Adil İzci’nin 2015 yılında yayımlanan Bahar İkindisi adlı şiir kitabı birbiriyle konu olarak bütünlük gösteren otuz beş şiirden oluşmaktadır.
Adil İzci’nin 2015 yılında yayımlanan Bahar İkindisi adlı şiir kitabı birbiriyle konu olarak bütünlük gösteren otuz beş şiirden oluşmaktadır. Kitapta yer alan şiirler çocukların bakış açılarından aileleriyle, doğayla ve modern kentle kurduğu ilişkileri göstermektedir. Çocuğun mutfak balkonunda beslediği kumrular, kedi sarmal ve çeşitli aile bireyleri farklı farklı şiirlerde yinelenirler. Şiirlere toplu bir şekilde bakıldığında çocukların İstanbul’da bir sitede anne, baba, dede ve babaanne ile birlikte oturduğu görülmektedir. Geleneği temsil eden “Dede” ve “Babaanne” figürleri ayrıca doğa ile ilişki kurmada aracı konumda yer alırlar. Bu yazıda İzci’nin şiirlerinde yansıttığı gelenek, doğa- modern kent çatışması incelenecektir. Şiirlerde, geçmişe ve geleneğe olan özlem ve olumlu ifadelerin günümüz kentinde alternatif bir yaşam biçimi olarak nasıl kurulmaya çalışıldığı gösterilecektir.

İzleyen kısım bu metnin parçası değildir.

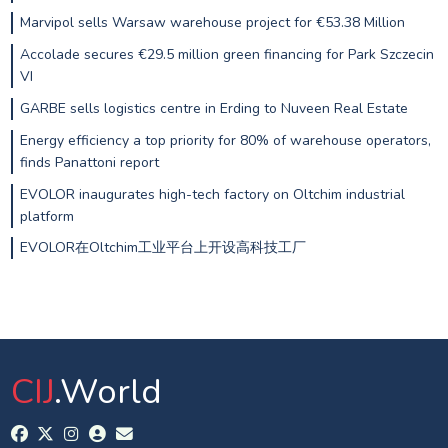
Marvipol sells Warsaw warehouse project for €53.38 Million
Accolade secures €29.5 million green financing for Park Szczecin
VI
GARBE sells logistics centre in Erding to Nuveen Real Estate
Energy efficiency a top priority for 80% of warehouse operators,
finds Panattoni report
EVOLOR inaugurates high-tech factory on Oltchim industrial
platform
EVOLOR在Oltchim工业平台上开设高科技工厂
CIJ
.World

Çocuğun bakışıyla modern kent; kalabalık, kirli, beton ve renksiz olarak çizilir. Olumsuz değerler yüklenmiş kent yaşamı, doğa karşısında bir engel olarak şiirde varlığını gösterir. “Ömür Diyorlar Buna” adlı şiirde bu durumu açık bir biçimde görürüz.
Oradan doğru “metro”ya
Yol boyunca nerde doğa
Nerde cıvıl cıvıl bir keyif
Nerde sokak kedilerim
Nerde masmavi gökyüzü (İzci 19)
Bu şiirde metroya giderken kullanılan yol, modern yaşamın doğaya karşı engelleyici konumunu simgeselleştirir. Metro yolu, insanın bitkilerle ve hayvanlarla olan iletişimini keser. “Okulum da Beni Seviyor mu?” şiirinde de yeşilliği olmayan beton okul çocuğun yaratıcılığını engelleyen bir faktör olarak görülür:
Ama avlumuz beton, o soğuk beton
Ne tiril tiril dallar var üstümüzde
Ne de hepimizi susturan cıvıltılar
Nasıl rüya göresin, neye öykünesin? (49).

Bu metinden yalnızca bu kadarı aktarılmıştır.